A doença de Alzheimer, identificada por Alois Alzheimer em 1901, é um dos principais diagnósticos neurodegenerativos, afetando cerca de 1,2 milhão de brasileiros. Novas pesquisas destacam a beta-amiloide e a tau como proteínas cruciais no desenvolvimento da doença, com tratamentos recentes mostrando eficácia, mas também riscos associados.

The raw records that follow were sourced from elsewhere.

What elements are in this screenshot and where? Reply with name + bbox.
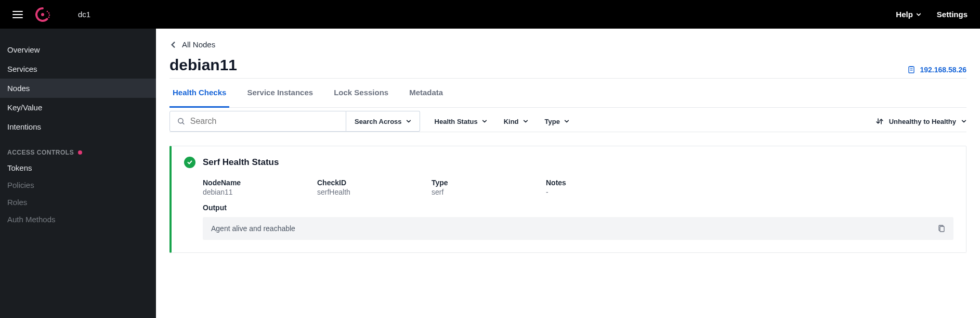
output-box: Agent alive and reachable (203, 217, 953, 240)
sidebar-section-access-controls: ACCESS CONTROLS (0, 136, 156, 159)
settings-link[interactable]: Settings (937, 10, 968, 19)
nodename-value: debian11 (203, 188, 255, 196)
copy-icon[interactable] (937, 224, 945, 233)
kind-label: Kind (504, 118, 519, 125)
clipboard-icon (907, 66, 916, 74)
datacenter-label[interactable]: dc1 (78, 10, 90, 19)
type-value: serf (432, 188, 484, 196)
checkid-label: CheckID (317, 179, 369, 187)
breadcrumb-back[interactable]: All Nodes (169, 40, 966, 49)
chevron-down-icon (482, 119, 487, 124)
help-link[interactable]: Help (896, 10, 921, 19)
check-pass-icon (184, 157, 195, 168)
chevron-down-icon (523, 119, 528, 124)
search-icon (177, 117, 185, 125)
output-text: Agent alive and reachable (211, 224, 295, 233)
type-label: Type (432, 179, 484, 187)
breadcrumb-label: All Nodes (182, 40, 215, 49)
settings-label: Settings (937, 10, 968, 19)
tab-service-instances[interactable]: Service Instances (244, 79, 316, 107)
svg-point-0 (41, 13, 44, 16)
search-across-dropdown[interactable]: Search Across (346, 111, 420, 132)
chevron-down-icon (916, 12, 921, 17)
svg-point-3 (49, 14, 50, 16)
page-title: debian11 (169, 56, 237, 74)
filter-bar: Search Across Health Status Kind Type Un… (169, 111, 966, 132)
sort-icon (876, 117, 884, 125)
field-type: Type serf (432, 179, 484, 196)
svg-point-1 (47, 10, 48, 12)
type-label: Type (545, 118, 560, 125)
chevron-down-icon (564, 119, 569, 124)
help-label: Help (896, 10, 913, 19)
notes-label: Notes (546, 179, 598, 187)
field-nodename: NodeName debian11 (203, 179, 255, 196)
svg-point-2 (48, 12, 50, 14)
sidebar-item-nodes[interactable]: Nodes (0, 79, 156, 98)
tab-lock-sessions[interactable]: Lock Sessions (331, 79, 391, 107)
status-dot-icon (78, 150, 82, 155)
main-content: All Nodes debian11 192.168.58.26 Health … (156, 29, 980, 318)
field-notes: Notes - (546, 179, 598, 196)
kind-filter[interactable]: Kind (502, 111, 530, 132)
sidebar-item-roles[interactable]: Roles (0, 194, 156, 211)
type-filter[interactable]: Type (543, 111, 571, 132)
health-check-card: Serf Health Status NodeName debian11 Che… (169, 146, 966, 253)
search-across-label: Search Across (355, 118, 402, 125)
check-title: Serf Health Status (203, 157, 279, 168)
access-controls-label: ACCESS CONTROLS (7, 149, 74, 156)
sort-dropdown[interactable]: Unhealthy to Healthy (876, 117, 966, 125)
tab-health-checks[interactable]: Health Checks (169, 79, 229, 108)
chevron-down-icon (406, 119, 411, 124)
menu-button[interactable] (12, 11, 23, 18)
sidebar-item-keyvalue[interactable]: Key/Value (0, 98, 156, 117)
checkid-value: serfHealth (317, 188, 369, 196)
sort-label: Unhealthy to Healthy (889, 118, 956, 125)
search-input[interactable] (190, 117, 338, 126)
sidebar-item-policies[interactable]: Policies (0, 176, 156, 194)
field-checkid: CheckID serfHealth (317, 179, 369, 196)
top-bar: dc1 Help Settings (0, 0, 980, 29)
ip-address-link[interactable]: 192.168.58.26 (907, 66, 966, 74)
sidebar-item-tokens[interactable]: Tokens (0, 159, 156, 176)
sidebar-item-auth-methods[interactable]: Auth Methods (0, 211, 156, 228)
sidebar: Overview Services Nodes Key/Value Intent… (0, 29, 156, 318)
tabs: Health Checks Service Instances Lock Ses… (169, 79, 966, 108)
sidebar-item-overview[interactable]: Overview (0, 40, 156, 59)
chevron-left-icon (169, 41, 177, 48)
svg-line-10 (182, 123, 184, 124)
sidebar-item-intentions[interactable]: Intentions (0, 117, 156, 136)
search-input-wrap[interactable] (169, 111, 346, 132)
svg-rect-6 (910, 66, 913, 67)
svg-rect-5 (909, 67, 914, 73)
svg-rect-12 (940, 226, 944, 232)
health-status-filter[interactable]: Health Status (433, 111, 489, 132)
nodename-label: NodeName (203, 179, 255, 187)
output-label: Output (203, 203, 953, 212)
notes-value: - (546, 188, 598, 196)
tab-metadata[interactable]: Metadata (406, 79, 446, 107)
chevron-down-icon (961, 119, 966, 124)
sidebar-item-services[interactable]: Services (0, 59, 156, 79)
health-status-label: Health Status (435, 118, 478, 125)
logo-icon[interactable] (34, 6, 51, 23)
svg-point-4 (48, 16, 50, 18)
ip-address-text: 192.168.58.26 (920, 66, 966, 74)
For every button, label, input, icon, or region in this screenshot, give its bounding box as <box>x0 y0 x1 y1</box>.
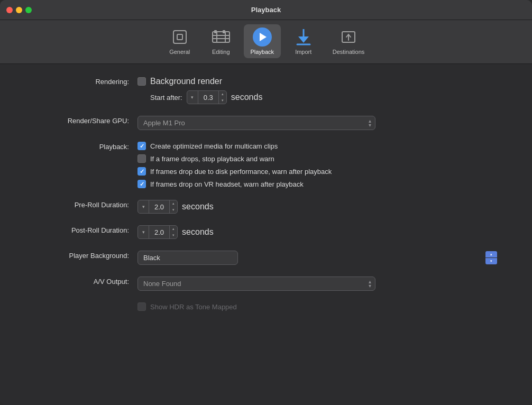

A professora de Geriatria e diretora do Banco de Cérebros da USP, Claudia Suemoto, explica que a acumulação da beta-amiloide no cérebro pode ocorrer até 30 anos antes do surgimento dos sintomas. A inflamação cerebral está diretamente relacionada a esse processo, mas as causas exatas ainda são desconhecidas. Fatores genéticos influenciam especialmente os casos de início precoce, enquanto fatores ambientais, como baixa escolaridade e doenças crônicas, são mais relevantes em idades avançadas.
Avanços no Diagnóstico e Tratamento
O diagnóstico da doença evoluiu significativamente. Atualmente, é possível detectar as proteínas beta-amiloide e tau por meio de exames de imagem, embora esses procedimentos ainda sejam caros e limitados a poucos centros no Brasil. A subnotificação é alta, com estimativas indicando que 80% dos casos não são confirmados, pois muitos acreditam que o esquecimento é parte do envelhecimento normal.
Desde 2021, novos medicamentos têm sido aprovados, focando na remoção da beta-amiloide. Embora esses tratamentos mostrem benefícios clínicos, os efeitos colaterais, como inchaço cerebral e hemorragias, levantam preocupações. A busca por tratamentos mais eficazes e com menos riscos continua, com novas drogas em fase de testes, como o trontinemabe, que promete melhor distribuição no cérebro.
Prevenção e Educação
A prevenção é fundamental, especialmente na meia-idade. A prática de atividade física e uma dieta saudável são essenciais para reduzir os fatores de risco. O Banco de Cérebros da USP, com mais de 4,5 mil cérebros coletados, revela que a educação desempenha um papel crucial na proteção contra a demência. Mesmo poucos anos de escolaridade podem conferir uma reserva cognitiva significativa.
O aumento da prevalência de Alzheimer está ligado ao envelhecimento da população e ao aumento de fatores de risco, como obesidade e diabetes. Estima-se que os casos de Alzheimer no Brasil podem triplicar até 2050, tornando a educação e a conscientização sobre a doença ainda mais urgentes.